Assigned task: Return each line below holding the string "copy".

Data extracted from a collection:

*** Block opens ***

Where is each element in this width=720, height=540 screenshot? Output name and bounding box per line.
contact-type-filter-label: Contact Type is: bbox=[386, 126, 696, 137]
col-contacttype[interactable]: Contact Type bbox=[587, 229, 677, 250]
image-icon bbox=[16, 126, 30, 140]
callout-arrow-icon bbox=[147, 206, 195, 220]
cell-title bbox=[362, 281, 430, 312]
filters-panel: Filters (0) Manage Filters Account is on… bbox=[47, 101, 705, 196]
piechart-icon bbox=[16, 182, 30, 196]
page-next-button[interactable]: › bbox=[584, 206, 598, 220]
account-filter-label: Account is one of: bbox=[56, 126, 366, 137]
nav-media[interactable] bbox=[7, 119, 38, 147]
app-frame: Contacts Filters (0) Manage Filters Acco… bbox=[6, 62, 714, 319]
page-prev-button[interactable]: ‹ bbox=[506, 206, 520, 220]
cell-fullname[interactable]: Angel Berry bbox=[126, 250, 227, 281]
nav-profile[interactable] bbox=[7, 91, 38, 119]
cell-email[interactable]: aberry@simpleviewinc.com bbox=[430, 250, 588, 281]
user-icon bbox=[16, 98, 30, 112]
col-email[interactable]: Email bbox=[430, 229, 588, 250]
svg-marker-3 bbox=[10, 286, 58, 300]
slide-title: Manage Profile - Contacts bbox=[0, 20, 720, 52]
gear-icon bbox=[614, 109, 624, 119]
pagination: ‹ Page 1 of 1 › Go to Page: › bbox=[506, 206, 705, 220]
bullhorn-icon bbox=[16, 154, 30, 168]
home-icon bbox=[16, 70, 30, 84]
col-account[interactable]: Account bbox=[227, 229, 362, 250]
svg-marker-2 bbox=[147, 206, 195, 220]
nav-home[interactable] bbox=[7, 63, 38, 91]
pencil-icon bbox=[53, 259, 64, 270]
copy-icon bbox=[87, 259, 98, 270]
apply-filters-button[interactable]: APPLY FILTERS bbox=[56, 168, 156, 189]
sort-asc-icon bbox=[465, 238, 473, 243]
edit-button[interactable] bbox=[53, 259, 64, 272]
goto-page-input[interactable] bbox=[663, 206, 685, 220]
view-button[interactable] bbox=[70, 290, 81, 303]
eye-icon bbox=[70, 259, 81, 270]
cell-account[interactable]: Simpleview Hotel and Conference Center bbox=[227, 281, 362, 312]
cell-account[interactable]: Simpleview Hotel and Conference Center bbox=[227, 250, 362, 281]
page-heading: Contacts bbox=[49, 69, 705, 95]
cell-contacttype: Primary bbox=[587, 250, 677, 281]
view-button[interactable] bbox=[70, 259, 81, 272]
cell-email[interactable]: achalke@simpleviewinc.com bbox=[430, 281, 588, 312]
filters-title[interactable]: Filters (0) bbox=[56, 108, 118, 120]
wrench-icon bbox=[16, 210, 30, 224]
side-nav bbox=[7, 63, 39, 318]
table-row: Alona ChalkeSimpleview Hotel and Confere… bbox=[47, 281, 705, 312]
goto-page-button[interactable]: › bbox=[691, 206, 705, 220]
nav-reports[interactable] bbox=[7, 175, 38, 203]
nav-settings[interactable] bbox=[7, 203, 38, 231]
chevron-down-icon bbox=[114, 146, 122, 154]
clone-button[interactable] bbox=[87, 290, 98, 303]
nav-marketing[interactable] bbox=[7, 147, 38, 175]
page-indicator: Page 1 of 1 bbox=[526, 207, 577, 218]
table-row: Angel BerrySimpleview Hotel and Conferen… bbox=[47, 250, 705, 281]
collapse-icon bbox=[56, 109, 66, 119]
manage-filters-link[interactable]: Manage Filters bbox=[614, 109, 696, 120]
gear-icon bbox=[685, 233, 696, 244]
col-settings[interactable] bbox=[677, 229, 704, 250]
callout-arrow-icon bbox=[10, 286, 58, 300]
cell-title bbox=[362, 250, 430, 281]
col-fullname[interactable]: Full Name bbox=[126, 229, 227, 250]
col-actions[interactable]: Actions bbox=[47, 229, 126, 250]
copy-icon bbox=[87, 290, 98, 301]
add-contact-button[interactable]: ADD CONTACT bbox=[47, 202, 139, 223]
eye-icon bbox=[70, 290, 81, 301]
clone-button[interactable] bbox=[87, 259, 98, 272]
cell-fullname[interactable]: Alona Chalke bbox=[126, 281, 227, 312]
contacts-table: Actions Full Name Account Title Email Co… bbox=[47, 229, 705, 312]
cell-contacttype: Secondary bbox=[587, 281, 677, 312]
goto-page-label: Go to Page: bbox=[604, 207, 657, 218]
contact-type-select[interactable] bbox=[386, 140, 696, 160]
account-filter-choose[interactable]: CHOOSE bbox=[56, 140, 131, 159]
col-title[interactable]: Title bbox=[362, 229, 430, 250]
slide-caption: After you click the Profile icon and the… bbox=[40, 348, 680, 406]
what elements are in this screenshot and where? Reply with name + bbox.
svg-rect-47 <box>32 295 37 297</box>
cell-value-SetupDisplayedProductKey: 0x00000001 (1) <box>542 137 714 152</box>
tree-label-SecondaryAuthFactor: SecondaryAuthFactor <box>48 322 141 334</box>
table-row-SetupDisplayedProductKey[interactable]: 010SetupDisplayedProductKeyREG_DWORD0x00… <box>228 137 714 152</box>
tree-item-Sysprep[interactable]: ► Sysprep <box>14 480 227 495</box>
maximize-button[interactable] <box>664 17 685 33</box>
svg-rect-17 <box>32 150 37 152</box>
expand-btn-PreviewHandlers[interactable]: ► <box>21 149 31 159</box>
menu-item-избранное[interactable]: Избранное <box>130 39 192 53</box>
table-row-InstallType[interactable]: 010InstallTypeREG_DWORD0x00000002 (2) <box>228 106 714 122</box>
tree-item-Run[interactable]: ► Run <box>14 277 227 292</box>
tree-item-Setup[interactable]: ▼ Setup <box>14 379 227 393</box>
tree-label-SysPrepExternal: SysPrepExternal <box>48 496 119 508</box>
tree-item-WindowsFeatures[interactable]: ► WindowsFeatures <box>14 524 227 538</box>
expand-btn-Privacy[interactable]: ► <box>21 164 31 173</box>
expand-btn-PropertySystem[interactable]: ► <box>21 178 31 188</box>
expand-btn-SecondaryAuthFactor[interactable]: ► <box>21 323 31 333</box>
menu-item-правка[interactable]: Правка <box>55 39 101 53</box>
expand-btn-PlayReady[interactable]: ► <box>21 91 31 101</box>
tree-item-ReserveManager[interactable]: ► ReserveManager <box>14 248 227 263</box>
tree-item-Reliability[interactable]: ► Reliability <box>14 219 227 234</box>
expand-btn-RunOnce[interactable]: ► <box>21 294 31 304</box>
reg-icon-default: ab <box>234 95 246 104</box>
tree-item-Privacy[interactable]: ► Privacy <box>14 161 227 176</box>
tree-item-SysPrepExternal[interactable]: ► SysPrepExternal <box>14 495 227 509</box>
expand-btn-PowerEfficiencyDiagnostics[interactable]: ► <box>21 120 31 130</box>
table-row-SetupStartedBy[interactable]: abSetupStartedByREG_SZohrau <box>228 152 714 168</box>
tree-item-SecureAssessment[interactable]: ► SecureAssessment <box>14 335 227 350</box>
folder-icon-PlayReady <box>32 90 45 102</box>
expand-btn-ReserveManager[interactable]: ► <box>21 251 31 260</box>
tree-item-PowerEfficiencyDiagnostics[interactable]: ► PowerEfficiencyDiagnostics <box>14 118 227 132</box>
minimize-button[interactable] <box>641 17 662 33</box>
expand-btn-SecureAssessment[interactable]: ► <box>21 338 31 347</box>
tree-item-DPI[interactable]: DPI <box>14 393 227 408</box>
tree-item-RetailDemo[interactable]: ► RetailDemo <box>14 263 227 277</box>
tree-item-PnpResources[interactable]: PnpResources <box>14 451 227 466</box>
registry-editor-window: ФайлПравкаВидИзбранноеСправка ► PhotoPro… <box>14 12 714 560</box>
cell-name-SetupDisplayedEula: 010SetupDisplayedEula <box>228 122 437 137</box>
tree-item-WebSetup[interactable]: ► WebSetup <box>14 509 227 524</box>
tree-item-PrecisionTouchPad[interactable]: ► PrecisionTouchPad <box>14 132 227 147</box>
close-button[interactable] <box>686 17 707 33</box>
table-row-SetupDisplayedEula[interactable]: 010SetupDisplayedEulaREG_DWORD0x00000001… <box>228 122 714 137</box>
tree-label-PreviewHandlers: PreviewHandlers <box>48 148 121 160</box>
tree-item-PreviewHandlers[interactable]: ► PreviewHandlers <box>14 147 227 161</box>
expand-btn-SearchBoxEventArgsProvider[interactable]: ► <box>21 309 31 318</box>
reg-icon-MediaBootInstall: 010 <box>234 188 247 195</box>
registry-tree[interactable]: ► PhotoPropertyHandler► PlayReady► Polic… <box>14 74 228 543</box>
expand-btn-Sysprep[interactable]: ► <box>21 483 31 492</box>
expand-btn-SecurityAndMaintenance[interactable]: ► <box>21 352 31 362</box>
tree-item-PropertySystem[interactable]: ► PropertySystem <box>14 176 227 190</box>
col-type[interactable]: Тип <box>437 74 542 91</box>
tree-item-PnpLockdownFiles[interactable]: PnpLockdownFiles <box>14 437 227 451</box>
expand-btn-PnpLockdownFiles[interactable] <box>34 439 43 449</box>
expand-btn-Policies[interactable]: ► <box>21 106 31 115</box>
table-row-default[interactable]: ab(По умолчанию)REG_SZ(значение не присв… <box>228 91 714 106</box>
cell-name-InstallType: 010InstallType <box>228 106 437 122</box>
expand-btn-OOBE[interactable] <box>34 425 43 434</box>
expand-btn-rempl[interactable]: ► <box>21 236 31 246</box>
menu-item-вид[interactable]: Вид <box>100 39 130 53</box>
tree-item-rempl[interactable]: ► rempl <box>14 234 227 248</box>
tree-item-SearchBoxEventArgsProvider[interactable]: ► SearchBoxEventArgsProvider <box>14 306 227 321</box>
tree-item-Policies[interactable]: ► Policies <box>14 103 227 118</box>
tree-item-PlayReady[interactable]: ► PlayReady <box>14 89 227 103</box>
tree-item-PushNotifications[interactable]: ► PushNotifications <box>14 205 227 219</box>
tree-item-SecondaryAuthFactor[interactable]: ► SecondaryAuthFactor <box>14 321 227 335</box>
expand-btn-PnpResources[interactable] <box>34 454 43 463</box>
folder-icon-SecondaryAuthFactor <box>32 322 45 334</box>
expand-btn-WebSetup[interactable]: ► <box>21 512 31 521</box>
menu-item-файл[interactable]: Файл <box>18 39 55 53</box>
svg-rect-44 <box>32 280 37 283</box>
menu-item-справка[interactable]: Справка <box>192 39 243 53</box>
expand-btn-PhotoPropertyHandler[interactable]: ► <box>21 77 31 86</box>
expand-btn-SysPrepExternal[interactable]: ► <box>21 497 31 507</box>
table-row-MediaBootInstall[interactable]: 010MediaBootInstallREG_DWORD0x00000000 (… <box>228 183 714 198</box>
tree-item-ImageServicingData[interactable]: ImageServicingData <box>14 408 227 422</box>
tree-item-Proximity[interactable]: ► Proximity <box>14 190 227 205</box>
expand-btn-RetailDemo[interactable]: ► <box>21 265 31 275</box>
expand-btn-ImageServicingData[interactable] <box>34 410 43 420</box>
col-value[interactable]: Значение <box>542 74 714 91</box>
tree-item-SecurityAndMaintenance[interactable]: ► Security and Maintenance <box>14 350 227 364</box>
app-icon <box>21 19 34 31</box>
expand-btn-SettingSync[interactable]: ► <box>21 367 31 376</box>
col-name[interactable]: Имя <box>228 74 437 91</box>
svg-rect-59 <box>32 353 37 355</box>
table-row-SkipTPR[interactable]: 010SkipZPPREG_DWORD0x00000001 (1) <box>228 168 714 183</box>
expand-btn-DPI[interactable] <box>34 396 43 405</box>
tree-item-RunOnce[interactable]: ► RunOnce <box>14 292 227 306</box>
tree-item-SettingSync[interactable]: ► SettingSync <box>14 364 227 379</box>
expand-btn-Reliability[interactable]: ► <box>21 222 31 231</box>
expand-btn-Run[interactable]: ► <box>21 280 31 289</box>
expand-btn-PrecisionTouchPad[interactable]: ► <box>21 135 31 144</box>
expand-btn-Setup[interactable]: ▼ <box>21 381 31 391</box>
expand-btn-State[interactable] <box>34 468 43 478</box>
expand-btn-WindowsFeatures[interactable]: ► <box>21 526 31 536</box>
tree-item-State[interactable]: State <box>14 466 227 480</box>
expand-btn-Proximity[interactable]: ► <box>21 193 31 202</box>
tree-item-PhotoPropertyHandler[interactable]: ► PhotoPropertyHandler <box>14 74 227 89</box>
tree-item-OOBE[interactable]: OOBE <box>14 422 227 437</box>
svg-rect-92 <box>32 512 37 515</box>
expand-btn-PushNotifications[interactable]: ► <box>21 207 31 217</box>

*** Block closes ***

Final answer:
copy-icon bbox=[87, 259, 98, 270]
copy-icon bbox=[87, 290, 98, 301]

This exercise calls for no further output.